All in all, I never really felt danger, save when a pro-government group met the anti group head on, causing a brief stampede in which I was forced to partake. Fifty yards later though, the danger had passed. We stayed back a bit further and talked with a man who works in Aden and speaks impeccable English; we later started noticing people carrying the long wooden sticks carried by anti-looters and determined we'd stayed long enough and would make sure we could get back to our apartment. The army throughout all this time had consistently reinforced itself throughout all the events, and even now from the 6th story rooftop of my apartment I can hear the chanting. I'm going to sleep tonight, not knowing if Yemen is the next Egypt or not. The future is very unclear, but it promises to at least be exciting.

Week 1 Round Up

So today is day 7 of my stay here. It's the last day of the weekend so I have more classes tomorrow.

The adjustment has been surprisingly easy thus far. Not really any culture shock or re-immersion to be done. The biggest difference has perhaps been going from a very frigid environment, to mild summer temperatures. No complaining here.


One of the biggest surprises has been the relative quiet of Sana'a. I say relative, but in reality it seems just as quiet as back home. All of the dramatized media reports, painting Yemen as a country coming apart at the seams, couldn't seem further from the truth. Yes, it is a country with a large proliferation of arms, yet the capital is very quiet. The police and military presence is quiet unnoticed, and I personally feel no danger when walking the streets. Yemenis are famous for their qat chewing habits, and the city as a whole seems to have a set schedule for conducting business or for chewing. Many people have written that this could be a major difference between the revolution we see in Egypt, and the more moderate protests in Yemen, and I would have to agree with them.

I visited the large Old City markets yesterday, and felt as if I had taken a step 500 years into the past. With the exception of lights and cell phones, almost everything found in the market would be found many years ago as well. It felt more like a broadway stage for Aladdin than anything else I can relate to. The only navigation tools that could be used were the highest minarets towering above, otherwise the winding alleys would've left anyone lost.

Coming back from the market, I was stopped by some boys and they convinced me to play a game of FIFA with them; it didn't take very long before there was a whole throng of kids watching us.

People here are very nice. They may be a bit stern-faced at first, but a quick greeting makes almost every single person smile and reply. It's a very conservative country, but not very hard to live in.

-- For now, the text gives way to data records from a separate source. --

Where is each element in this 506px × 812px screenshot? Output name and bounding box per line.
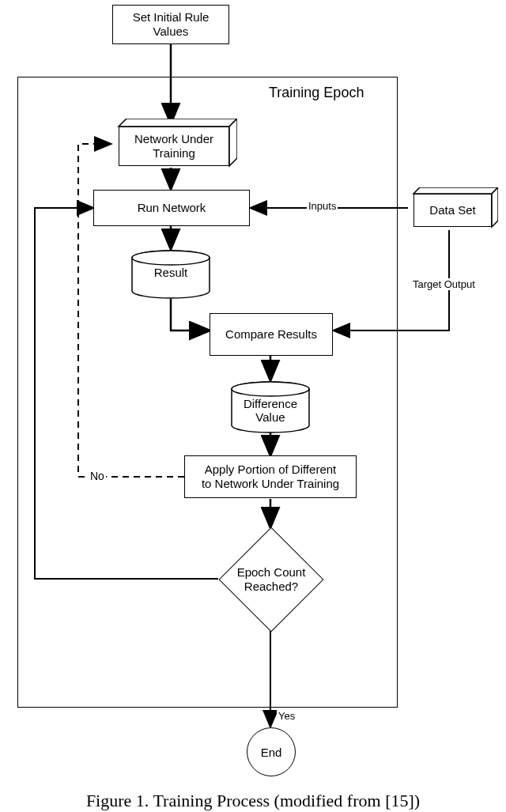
yes-label: Yes <box>277 710 296 722</box>
no-label: No <box>89 470 106 482</box>
frame-label: Training Epoch <box>269 85 364 101</box>
diff-cylinder: Difference Value <box>230 381 311 433</box>
svg-point-12 <box>232 382 309 396</box>
epoch-text: Epoch Count Reached? <box>237 565 306 594</box>
compare-box: Compare Results <box>210 313 333 356</box>
svg-marker-15 <box>492 187 498 227</box>
dataset-box: Data Set <box>407 187 498 230</box>
target-label: Target Output <box>411 278 477 290</box>
svg-point-11 <box>132 251 210 265</box>
apply-text: Apply Portion of Different to Network Un… <box>202 463 339 491</box>
svg-point-10 <box>132 251 210 265</box>
inputs-label: Inputs <box>307 200 338 212</box>
apply-box: Apply Portion of Different to Network Un… <box>184 455 357 498</box>
result-cylinder: Result <box>130 250 211 299</box>
figure-caption: Figure 1. Training Process (modified fro… <box>0 791 506 811</box>
dataset-text: Data Set <box>429 203 475 217</box>
network-box: Network Under Training <box>111 119 237 170</box>
init-text: Set Initial Rule Values <box>133 10 210 39</box>
result-text: Result <box>130 266 211 279</box>
run-box: Run Network <box>93 190 250 226</box>
svg-point-13 <box>232 382 309 396</box>
svg-marker-8 <box>119 119 237 127</box>
run-text: Run Network <box>138 201 206 215</box>
end-circle: End <box>247 727 296 776</box>
flowchart-canvas: Training Epoch Set Initial Rule Values <box>0 0 506 812</box>
end-text: End <box>261 746 282 759</box>
svg-marker-9 <box>229 119 237 166</box>
svg-marker-14 <box>413 187 498 194</box>
training-epoch-frame <box>17 77 398 708</box>
diff-text: Difference Value <box>230 397 311 424</box>
compare-text: Compare Results <box>225 327 317 342</box>
network-text: Network Under Training <box>134 132 213 161</box>
init-box: Set Initial Rule Values <box>112 5 229 44</box>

I'll try to start posting more, I lose track of which stories I've told and which I haven't due to the length of time between posts. It becomes more of a recitation than it does anything with spontaneity or creativity. Boring...

Sunday 6 February 2011

Day 1 Post Mortem

I have some extra time, due to not having classes yet and therefore no homework, so I figure I'd fire off another post.

Breakfast was interesting, to say the least. I've broken many fasts in Egypt and was expecting similar food, but was mistaken. We were served only bread, frosted flakes with the option of putting them in yogurt, and hard boiled eggs. It's just something I'll have to get used to. Also, special mention goes to the cockroach who I disturbed while he was hiding under the orange juice. Carry on my friend.

The students here are few in number but the West is well represented. There are those from America, Britain, Denmark, Italy, Germany, Canada, and Texas. So, 7 countries in total.

We returned to our apartment and succumbed to jet lag's effect on our sleep cycle and took a nap for a shortwhile. Later, we joined up with a couple friends and rode a taxi to a yemeni restaurant. The food was amazing, my favorite being how they brought the flat bread and laid it on the table like it was a tablecloth, and left us to ourselves to tear it and dip it into the different soups. We later walked around the city a bit, and returned to our apartment.

I had my placement test and so have classes tomorrow beginning at 9. I'm looking forward to them as right now I'm kinda outta the loop of everything, which is cool in the long term because they more or less leave us to ourselves.

We later went and ate shawarma from an outside stand; it was okay, I've definitely had better, but it's something I've missed since Egypt so enjoyed it nonetheless. We then walked around Tahrir Square, and then up and down a few streets before returning.

One of the guards here is rather talkative but very nice. We talked with him for easily an hour about all things, and got some pointers on the yemeni dialect. It's never a bad idea to become friends with those tasked to protect you, a savvy PR move by us if I may say so.

Everyone here is nice; it's a lot more conservative than Egypt but that doesn't make anyone unapproachable. The dialect really isn't difficult to understand or anything; I already feel as proficient as I was the last day I left Egypt. I'm hoping after 3 months I'll have made similar strides in the language, so I'm anxious to see where I end up. I like Sana'a a lot and think the next 3 months are gonna be very enjoyable. I don't want to compare Yemen to Egypt for many reasons, the foremost of which is that I'm much more experienced in the first days of my time here than I was when I first went to Egypt.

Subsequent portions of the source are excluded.